Rapid Prototyping and Making Hits
Motown was a hit factory because it was an idea factory. Songwriters prototyped 5 ideas a day, and their best 5 a week were narrowed down to 2. One of those would likely make it through the whole recording process and into Quality Control. Motown threw away 24 songs and 14 mixes for every song they voted on.
Though the leading artists would change from session to session, the backing band for almost every Motown song was
The Funk Brothers. Stax Records in Memphis had a similar backing group in
Booker T. and the M.G.’s.

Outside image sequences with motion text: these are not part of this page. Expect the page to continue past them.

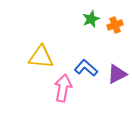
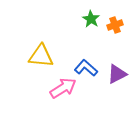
green star: rotated 18 degrees counterclockwise
yellow triangle: moved 1 px up
pink arrow: rotated 48 degrees clockwise
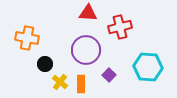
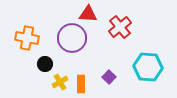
red triangle: moved 1 px down
red cross: rotated 25 degrees counterclockwise
purple circle: moved 14 px left, 12 px up
purple square: moved 2 px down
yellow cross: rotated 21 degrees clockwise
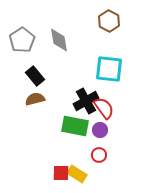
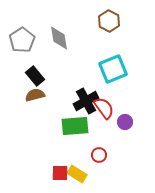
gray diamond: moved 2 px up
cyan square: moved 4 px right; rotated 28 degrees counterclockwise
brown semicircle: moved 4 px up
green rectangle: rotated 16 degrees counterclockwise
purple circle: moved 25 px right, 8 px up
red square: moved 1 px left
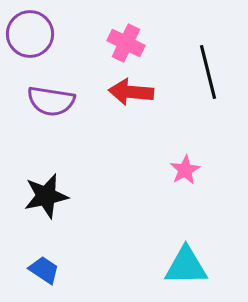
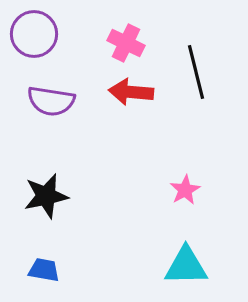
purple circle: moved 4 px right
black line: moved 12 px left
pink star: moved 20 px down
blue trapezoid: rotated 24 degrees counterclockwise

The songwriters, band, and engineers worked together every day.
Their process ensured that the best ideas were developed, but the practiced musicians and engineers are why iteration could happen quickly.
William “Mickey” Stevenson said of the Quality Control sessions “We’d end up with two great songs, sometimes three. We’d pick out the one to go out, and then we’d have other songs ready to go, so we…never ran out of (hits).”

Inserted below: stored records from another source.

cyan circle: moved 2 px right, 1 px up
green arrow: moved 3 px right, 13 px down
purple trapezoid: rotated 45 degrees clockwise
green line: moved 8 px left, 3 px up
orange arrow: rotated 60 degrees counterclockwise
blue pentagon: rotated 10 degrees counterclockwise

Hiring the best talent is one takeaway from Motown’s success. There are lessons in prototyping as well:
- Use techniques and tools everybody knows. The Motown composition style used chords often similar from song to song. The band arranged tunes on the fly because they all knew the musical formula. Thoughtbot created a Ruby Gem named suspenders to create new Rails projects. They can spin up a new app and deploy it to Heroku in minutes (if not seconds), and because they all use the same Gem everybody at the company is instantly familiar with the libraries being used. Pick one tool for mocks and stick with it. Encourage everybody to learn it.
- Practice or automate time-consuming stuff. Generating 5 songs a day gave Motown’s writers amazing practice. Building up a product team that can churn through ideas means more possible hits. On the tech and prototyping side, try to automate server and even workstations configuration as much as possible (DevOps is all about this).
- If it doesn‘t exist yet, don‘t be afraid to build it. The Motown producers were famous for using new techniques and sounds in recordings (snow chains, stomping, a tire). The engineers were building new audio gear from scratch to get just the right sound. Don‘t limit yourself to the tools available, go beyond them where you need to.
- Rapid iteration makes tough reviews even more important. Your goal is to find the best ideas. To do that you will need to throw away lots of good ideas. Stevenson saids the flip side of this is that you always have good ideas waiting in the wings, in case you can’t find a great one.